(RECORDS FOR THE EXERCISE Opens)

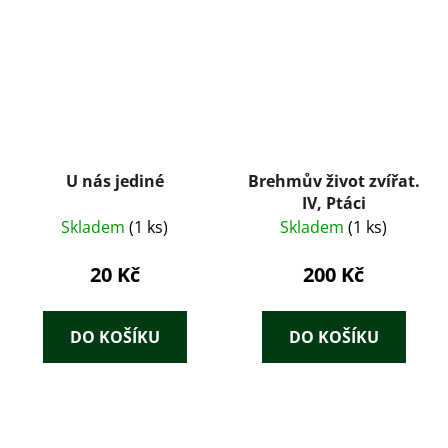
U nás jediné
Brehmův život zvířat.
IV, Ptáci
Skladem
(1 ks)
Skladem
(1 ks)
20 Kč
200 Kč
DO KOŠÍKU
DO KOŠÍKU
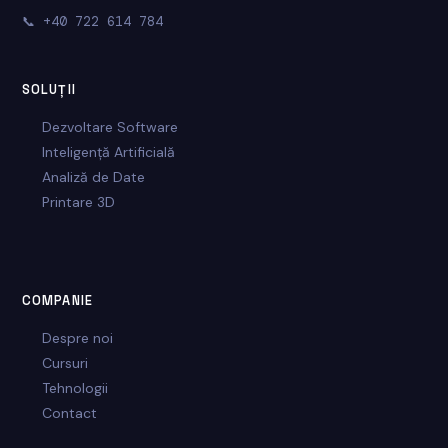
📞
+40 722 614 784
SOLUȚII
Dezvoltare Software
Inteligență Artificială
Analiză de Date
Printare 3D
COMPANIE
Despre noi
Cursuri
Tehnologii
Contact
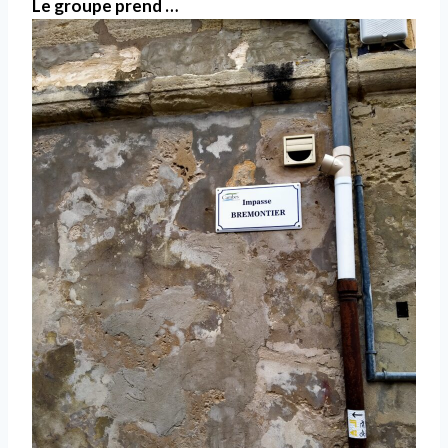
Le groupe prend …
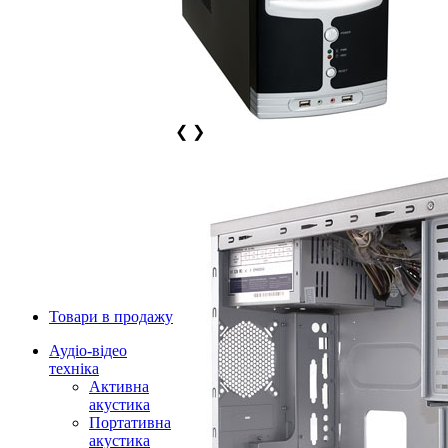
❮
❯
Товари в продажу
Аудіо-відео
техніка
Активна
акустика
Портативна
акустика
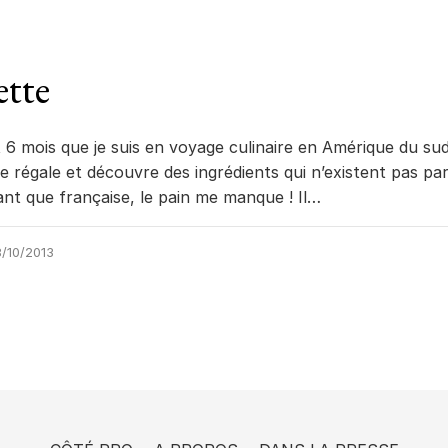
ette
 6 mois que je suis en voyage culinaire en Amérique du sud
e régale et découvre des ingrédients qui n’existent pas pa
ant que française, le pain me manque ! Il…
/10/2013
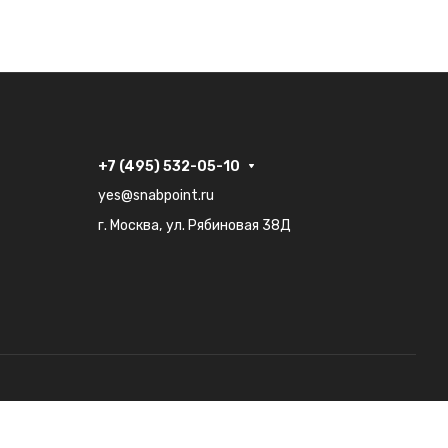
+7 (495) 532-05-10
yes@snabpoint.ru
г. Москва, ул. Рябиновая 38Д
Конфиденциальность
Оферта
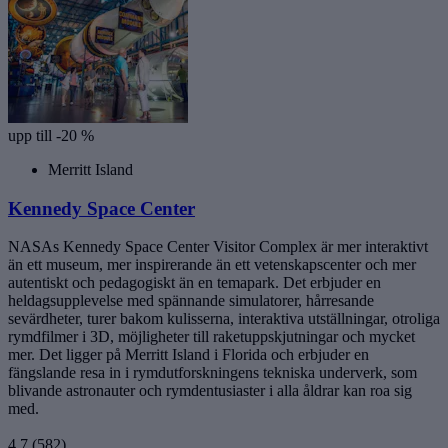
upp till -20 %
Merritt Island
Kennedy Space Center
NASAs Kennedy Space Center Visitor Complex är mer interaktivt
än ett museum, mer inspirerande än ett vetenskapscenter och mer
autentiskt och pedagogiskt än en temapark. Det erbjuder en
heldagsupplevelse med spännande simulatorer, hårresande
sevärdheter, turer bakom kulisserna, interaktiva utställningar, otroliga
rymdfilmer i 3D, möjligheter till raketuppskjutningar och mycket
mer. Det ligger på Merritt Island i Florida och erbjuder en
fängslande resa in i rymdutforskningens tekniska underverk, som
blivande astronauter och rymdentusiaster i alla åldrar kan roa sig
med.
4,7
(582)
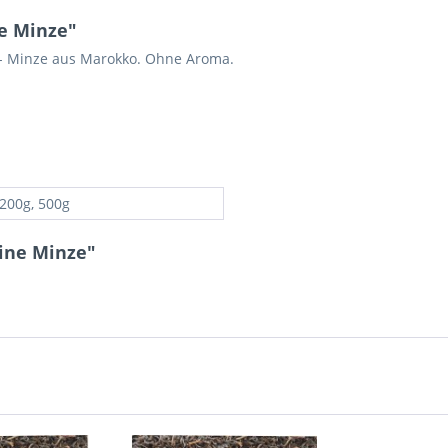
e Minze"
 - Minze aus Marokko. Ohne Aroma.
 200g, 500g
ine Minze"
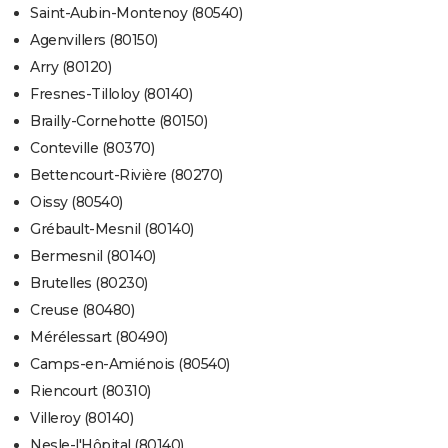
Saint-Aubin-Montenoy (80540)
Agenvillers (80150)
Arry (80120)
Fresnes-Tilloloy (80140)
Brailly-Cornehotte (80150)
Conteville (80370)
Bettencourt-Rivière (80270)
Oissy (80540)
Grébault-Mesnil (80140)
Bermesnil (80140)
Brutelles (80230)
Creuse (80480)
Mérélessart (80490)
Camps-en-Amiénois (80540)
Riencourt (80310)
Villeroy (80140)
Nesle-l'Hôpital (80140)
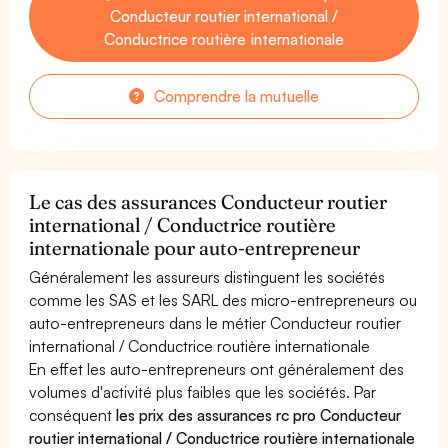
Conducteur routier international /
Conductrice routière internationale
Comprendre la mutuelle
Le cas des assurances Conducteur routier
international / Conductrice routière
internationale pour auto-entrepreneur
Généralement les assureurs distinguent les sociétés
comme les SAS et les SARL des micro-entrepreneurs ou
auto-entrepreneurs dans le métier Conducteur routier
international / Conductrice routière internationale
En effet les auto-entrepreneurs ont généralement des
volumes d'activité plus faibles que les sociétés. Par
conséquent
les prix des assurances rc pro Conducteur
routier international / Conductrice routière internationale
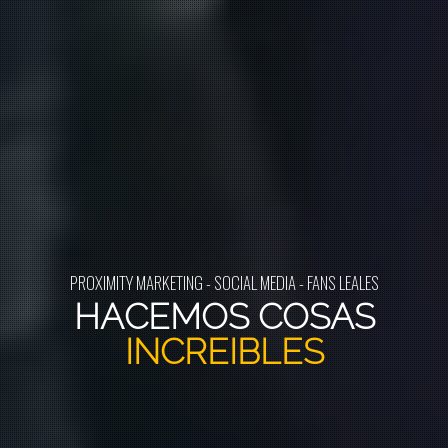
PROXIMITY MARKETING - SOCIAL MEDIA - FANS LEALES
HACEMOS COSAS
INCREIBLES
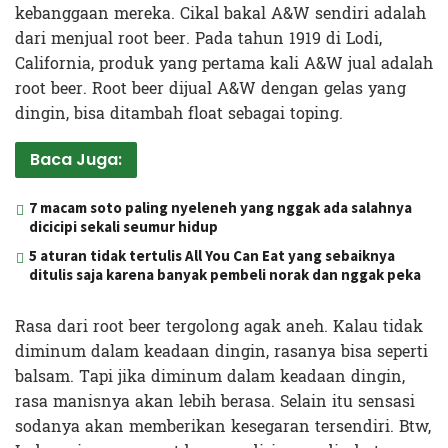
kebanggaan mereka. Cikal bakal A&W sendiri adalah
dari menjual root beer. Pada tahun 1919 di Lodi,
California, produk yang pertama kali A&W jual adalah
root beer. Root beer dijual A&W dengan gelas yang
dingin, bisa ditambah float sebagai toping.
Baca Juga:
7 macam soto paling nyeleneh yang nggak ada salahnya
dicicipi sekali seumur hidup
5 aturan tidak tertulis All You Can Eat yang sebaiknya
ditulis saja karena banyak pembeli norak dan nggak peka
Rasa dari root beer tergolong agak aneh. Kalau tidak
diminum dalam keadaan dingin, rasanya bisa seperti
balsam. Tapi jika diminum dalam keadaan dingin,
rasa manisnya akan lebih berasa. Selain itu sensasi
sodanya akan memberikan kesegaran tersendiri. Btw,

(RECORDS FOR THE EXERCISE Closes)
(RECORDS FOR THE EXERCISE Opens)

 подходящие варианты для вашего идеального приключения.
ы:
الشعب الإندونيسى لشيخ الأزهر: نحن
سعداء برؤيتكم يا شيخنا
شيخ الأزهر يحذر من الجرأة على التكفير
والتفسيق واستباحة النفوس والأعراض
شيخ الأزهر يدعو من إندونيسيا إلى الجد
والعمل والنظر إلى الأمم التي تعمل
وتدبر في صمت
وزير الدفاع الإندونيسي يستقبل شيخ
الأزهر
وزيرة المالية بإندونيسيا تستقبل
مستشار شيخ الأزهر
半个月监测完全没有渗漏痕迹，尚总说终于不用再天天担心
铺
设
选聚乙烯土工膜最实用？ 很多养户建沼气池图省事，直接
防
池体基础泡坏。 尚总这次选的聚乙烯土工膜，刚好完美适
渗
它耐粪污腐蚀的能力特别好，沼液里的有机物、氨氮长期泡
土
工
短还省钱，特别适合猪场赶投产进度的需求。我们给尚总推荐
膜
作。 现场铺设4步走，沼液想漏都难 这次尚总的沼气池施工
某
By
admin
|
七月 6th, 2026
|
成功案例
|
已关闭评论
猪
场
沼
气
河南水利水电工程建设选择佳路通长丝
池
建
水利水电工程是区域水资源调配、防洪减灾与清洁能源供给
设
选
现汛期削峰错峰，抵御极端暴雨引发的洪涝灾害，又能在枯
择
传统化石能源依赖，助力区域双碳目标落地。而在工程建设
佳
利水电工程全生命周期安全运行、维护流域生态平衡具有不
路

(RECORDS FOR THE EXERCISE Closes)

WORK INSTRUCTION: Report, as a bare number, how many lines above contain the string "Space".

RESPONSE TO THIS EXERCISE: 2